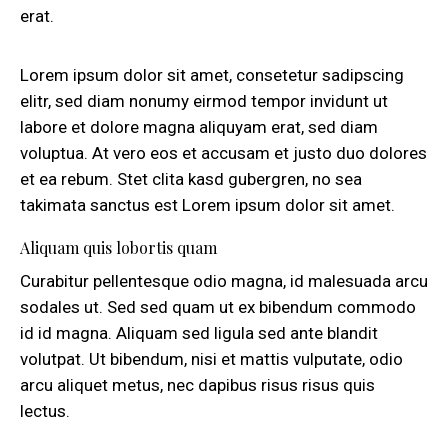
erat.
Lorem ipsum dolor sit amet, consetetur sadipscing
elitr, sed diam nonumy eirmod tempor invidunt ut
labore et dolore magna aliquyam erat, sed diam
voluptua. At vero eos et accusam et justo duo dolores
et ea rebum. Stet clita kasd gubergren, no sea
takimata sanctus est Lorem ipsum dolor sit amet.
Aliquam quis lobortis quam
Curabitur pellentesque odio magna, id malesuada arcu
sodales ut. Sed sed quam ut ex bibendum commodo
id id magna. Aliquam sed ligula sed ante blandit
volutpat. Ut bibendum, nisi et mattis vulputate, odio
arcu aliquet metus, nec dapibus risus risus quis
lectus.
--
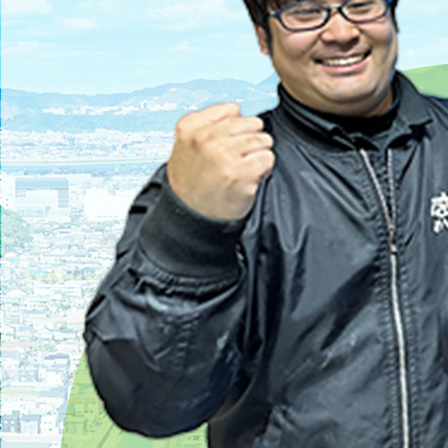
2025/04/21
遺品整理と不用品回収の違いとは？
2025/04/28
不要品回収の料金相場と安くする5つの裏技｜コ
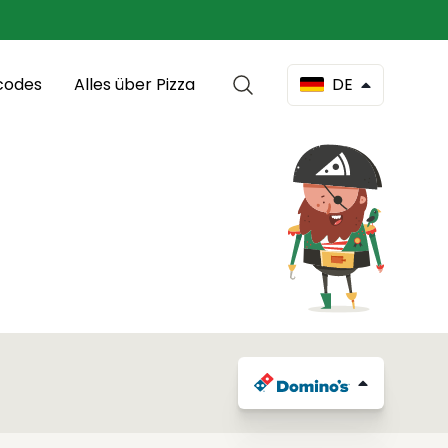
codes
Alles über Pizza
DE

> _What you need to do_
Print again the lines of the entries above that fall between the line holding "labore et dolore" and the line holding "Aliquam quis lobortis quam", inclusive, exactly as they stand.

> _Result_
labore et dolore magna aliquyam erat, sed diam
voluptua. At vero eos et accusam et justo duo dolores
et ea rebum. Stet clita kasd gubergren, no sea
takimata sanctus est Lorem ipsum dolor sit amet.
Aliquam quis lobortis quam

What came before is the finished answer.